[14] The anonymous continuer of Wace's Brut gives a curious account of William's deliberation, at an earlier date, with his barons, as to the future state and fortunes of his sons. He is described as proving the qualities and tempers of his sons, by asking each what bird he would choose to be, if doomed to assume that form:
Si Dex, ki est tuit puissant,
De vus eust fait oisel volant,
De tuz icels ki pount voler
Laquelle voldriez resembler?
Robert selects the esperver, and William the eagle, but Henry, 'k'en clergie esteit fundé'—'mult sagement ad parlé,' and chose the estornele. The whole story forms a curious and interesting apologue. The 'grantz clers de phylosophie, e los mestres de grant clergie, e les sages homes de son poer,' are described as assembled on this occasion, 'a un parlement;' and the king opens the session with a royal speech, perhaps the earliest of the sort on record:
Seignors! dist il, ki estes ici,
De vostre venue mult vus merci.
De voz sens et vostre saver
Ore endreit en ai mester;
Pur ceo vus pri e requer
K'entre vus voillez traiter, &c.
The story forms a distinct fabliau in the MSS. Cotton. Cleop. A. xii.
[15] Orderic puts the same observation into William's mouth. History fully proves its justice.

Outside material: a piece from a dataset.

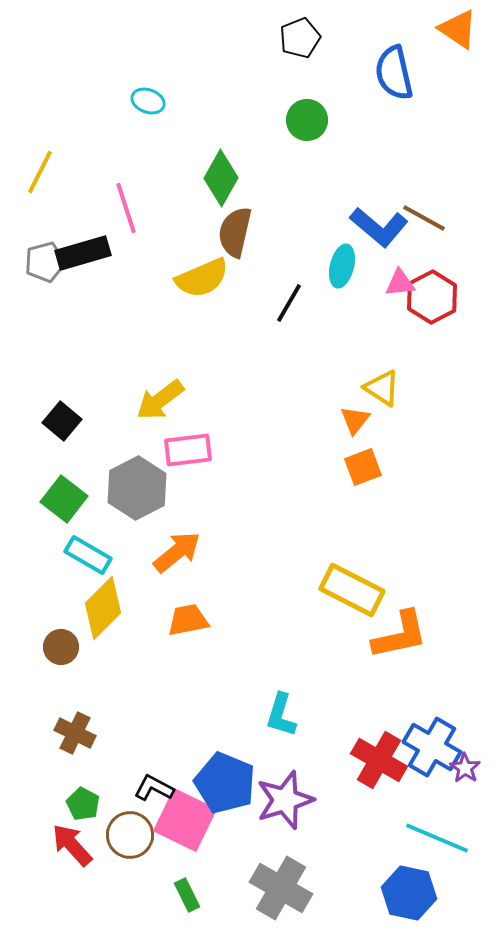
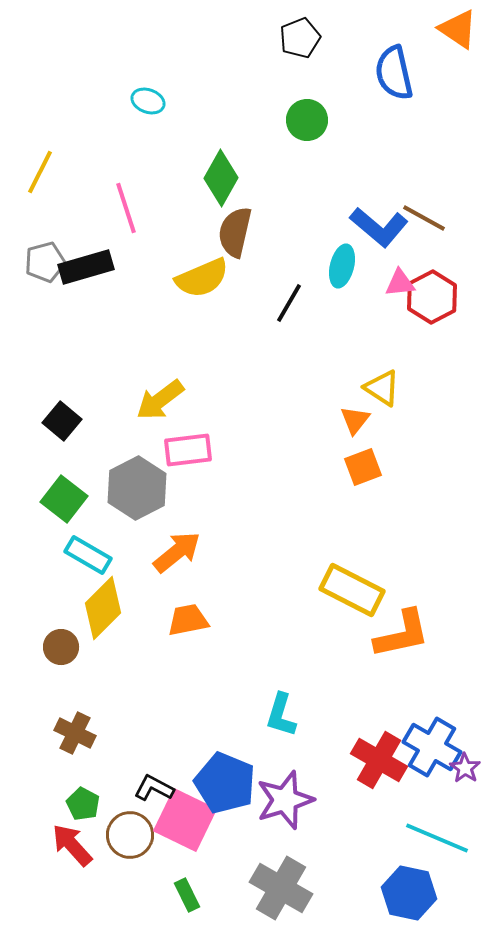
black rectangle at (83, 253): moved 3 px right, 14 px down
orange L-shape at (400, 635): moved 2 px right, 1 px up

[16] This confession may appear to be an odd commentary on the tenor of Wace's preceding history of the events leading to the conquest. It was perhaps in some quarters unpalatable here, for Duchesne's MS. reads directly the opposite:
'Engleterre ai cunquise a dreit.'
Orderic gives the confession, but less explicitly, thus: 'Neminem Anglici regni constituo hæredem.... Fasces igitur hujus regni, quod cum tot peccatis obtinui, nulli audeo tradere nisi Deo solo.' See the note on this passage in Lyttleton's Hen. II. vol. i. 397. Possibly William's admission would not, in his day, be understood as being at variance with any of the details given by Wace and other Norman historians. Harold, as we have seen, is treated as assuming with his brother Gurth the perfect moral and legal validity of his title as against William, and yet as shrinking from a personal contest with one to whom he had de facto, though by stratagem, become bound in allegiance. And William might, in a similar train of reasoning, maintain all the facts asserted by the Normans, bearing on the moral justice of the case as between him and Harold, and his personal right to punish treason in his man, and yet admit that Harold, having obtained by the gift of Edward, and by election and consecration, a strictly legal title, his eviction was tortuous, and could give his conqueror no right except that of force—none that he could lawfully transmit. Benoit states his title by conquest, not in the mitigated sense in which that word has been used by some of our legal antiquaries, but in its harshest application:
Deu regne est mais la seignori
As eirs estraiz de Normendie:
CUNQUISE l'unt cum chevalier
Au FER TRENCHANT e al acier.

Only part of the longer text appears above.